We’ve reached the upper-echelon of the 2019 NHL draft class. I firmly believe the top-17 makes up a very strong group of skilled, high upside players that do not present any glaring weaknesses. Egor Afanasyev is one of those players, yet, has not gotten the attention he deserves. He was one of the best players in the USHL this past season for the Muskegon Lumbarjacks, showcasing a high level of skill in a big body.
The Russian winger has all the tools to be a successful power-forward in the NHL, having top-end puck skills and a lethal shot to go along with his freakish frame. I see Afanasyev as a legitimate threat to score 20 plus goals on a regular basis when he makes it to the show. That kind of confidence from me doesn’t come easy, but he proved time and time again that he is a top prospect available for the draft in Vancouver.
|Birthday||January 23, 2001|
Skating: 55 – Puck Skills: 60 – Hockey IQ/Sense: 55 – Physicality: 60
Generally, players 6’4” and bigger who aren’t light on their feet will make for poor skaters. Afanasyev is an interesting case study because he has a very heavy stride, yet, has the power and technique down to get the most out of each step. He isn’t necessarily a burner but he can surprise defenders with how deceptively fast and agile he is.
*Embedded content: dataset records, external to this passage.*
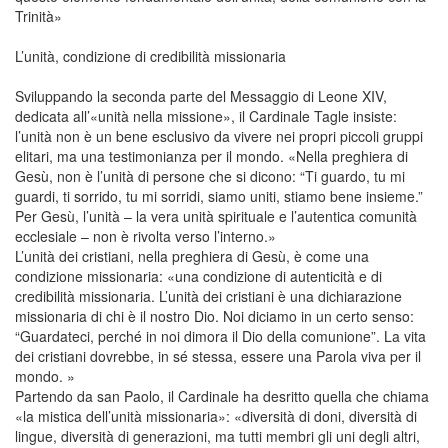
Trinità»
L’unità, condizione di credibilità missionaria
Sviluppando la seconda parte del Messaggio di Leone XIV,
dedicata all’«unità nella missione», il Cardinale Tagle insiste:
l’unità non è un bene esclusivo da vivere nei propri piccoli gruppi
elitari, ma una testimonianza per il mondo. «Nella preghiera di
Gesù, non è l’unità di persone che si dicono: “Ti guardo, tu mi
guardi, ti sorrido, tu mi sorridi, siamo uniti, stiamo bene insieme.”
Per Gesù, l’unità – la vera unità spirituale e l’autentica comunità
ecclesiale – non è rivolta verso l’interno.»
L’unità dei cristiani, nella preghiera di Gesù, è come una
condizione missionaria: «una condizione di autenticità e di
credibilità missionaria. L’unità dei cristiani è una dichiarazione
missionaria di chi è il nostro Dio. Noi diciamo in un certo senso:
“Guardateci, perché in noi dimora il Dio della comunione”. La vita
dei cristiani dovrebbe, in sé stessa, essere una Parola viva per il
mondo. »
Partendo da san Paolo, il Cardinale ha desritto quella che chiama
«la mistica dell’unità missionaria»: «diversità di doni, diversità di
lingue, diversità di generazioni, ma tutti membri gli uni degli altri,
I’ve really like the comparison of Anthony Mantha, for having similar builds and skating styles. However, I don’t feel Afanasyev has the extra gear that Mantha does to be a consistent threat with his feet.
But where my real liking for Afanasyev comes from is the high-end skill he possesses. His size gives him a major advantage in terms of puck protection to dominate any given shift. He is among the most offensively creative players in the draft, loving to make the flashy play when given the opportunity. As a stick-handler he is both unpredictable and intelligent. He isn’t just pulling off skill plays for the hell of it, having purpose in his actions.
Some concerns about his playmaking are reasonable, but with his ability to dominate the cycle to go along with the other good parts about his game, I don’t think his average vision should hold him back from being a top-20 selection. Especially considering he has shown the ability to create something out of nothing, which may bode well for how he develops as an assist man down the road.
But Afanasyev’s bread and butter is taking it upon himself to make a play. He doesn’t make others better, but most wingers can’t either. Some of the wingers I have ranked ahead of him — such as Kaapo Kakko, Matthew Boldy, Vasili Podkolzin, and Bobby Brink — have more potential in that regard, and that certainly played a role in why Afanasyev found himself at the bottom of my top-17, which is a group I like a lot.
Nevertheless, I love how demanding of the puck he is. When things get rolling Afanasyev wants to be a primary contributor and plays with almost a killer instinct. I won’t deny he has had his fair share of taking shifts off, but when he is on, he is ON. His overall consistency is not as concerning as other top prospects in the 2019 draft like Kirby Dach and Graeme Clarke, and should still make for a consistent goal scorer at the next level.
Oh, and speaking of goal scoring, he is pretty damn good at it.
I ranked Afanasyev’s shot as the fourth best in the entire 2019 draft. He can score in a plethora of ways, be it from range, off the rush, or net-front. He has precise accuracy and can score a goal from out of no where. Some of his goals almost seem like by accident, but trust me, they aren’t. He has the instincts of a premium goal-scorer. The Russian forward has the potential to score 20 plus goals in the NHL for a long time.
This is some shot here from Egor Afanasyev pic.twitter.com/2hdYAmJqYA
— Cameron (@AthanasiouLater) January 5, 2019
All of that together has the aptitude of being a home run pick. Power forwards with Afanasyev’s puck skills and shot don’t typically last long in the draft. I love the upside in him, believing he’ll be a mainstay top-6 forward. He doesn’t have noteworthy playmaking, but he makes up for plenty with the rest of his game. In time, he should prove to be a steal if he falls to where many believe he will in the draft.
Afanasyev was originally set to play for Michigan State University in the Fall, however, a change of heart took place. He is now committed to play for the Windsor Spitfires of the OHL, after the club acquired his rights from the Ottawa 67s via trade.
STORY: Full details on the addition of newest Spitfire @AfanasyevE11, with quotes from GM Warren Rychel.
— Windsor Spitfires (@SpitsHockey) June 14, 2019
I like this move a lot. I feel the CHL fits him much better then the college route. He is already so physically developed and would benefit more from playing a pro-like schedule. The Spitfires are also a team on the rise, with emerging stars in Jean-Luc Foudy and Will Cuylle.
I’d anticipate Afanasyev spends the next two seasons in the OHL. I wouldn’t say the NHL for the 2020-21 season is out of the question, but I like to remain patient with prospects. If they’re not ready, there is no rush. Proper and successful development can go a long way in a prospect reaching their full potential. If Afanasyev reaches his full potential you’re getting one hell of a player.